The government has announced that Seasonal Agricultural Workers will be exempt from the 14-day quarantine requirement for people entering the UK.
The announcement comes as part of new measures to prevent a second wave of coronavirus infections as more people start travelling to the UK.
Government advice for seasonal agricultural workers coming to England to work on farms, and their employers
Gov.uk has published guidance on coming to the UK for seasonal agricultural work on English farms. From 8 June 2020 there will be new arrangements in place at UK borders under which incoming travellers will be expected to self-isolate for 14 days on entry to the country.
The importance of food production has however been recognised in the form of alternative arrangements that have been put in place for seasonal agricultural workers in edible horticulture. Click here for detailed government guidance on these alternative arrangements. In addition to this, more general guidance has also been published by the Home Office on what is required at the border, and by DHSC on self-isolation.
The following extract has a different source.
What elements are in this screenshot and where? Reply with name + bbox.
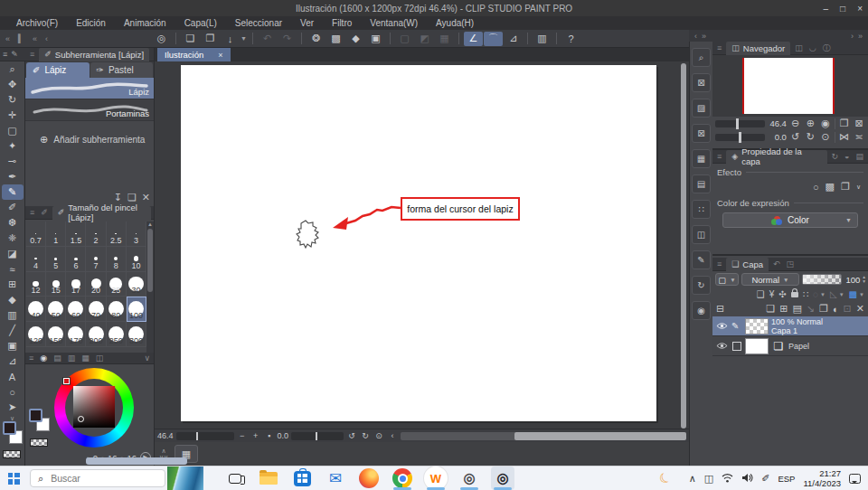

The NFU is of course aware and has raised with Defra that there are seasonal needs outside of edible horticulture and that not all edible horticultural seasonal workers are accommodated on site. Nonetheless, the alternative arrangements for at least some of the required seasonal workforce is welcome. Going forward, the regulations and exemptions will be reviewed every 21 days to ensure that they remain proportionate and are still justified by the best scientific evidence.
You must make sure that workers have documentary evidence to confirm that they are travelling to your farm to carry out seasonal agricultural work. Workers must have these documents before they travel. See above for a template letter you can use.
Within two hours of workers arriving at the farm, you should give them:
- Clear instructions about their working and living arrangements
- Industry guidance on social distancing
Ask workers to give written confirmation that they have received and understood this information.
For the first 14 days, you should put workers into groups and strictly limit contact with others outside of those groups. The group should be made up of workers arriving on the farm within 24 hours of each other.
When working, ensure that your operations follow:
If anyone in the group develops coronavirus symptoms, follow guidance on what to do if an individual gets coronavirus symptoms.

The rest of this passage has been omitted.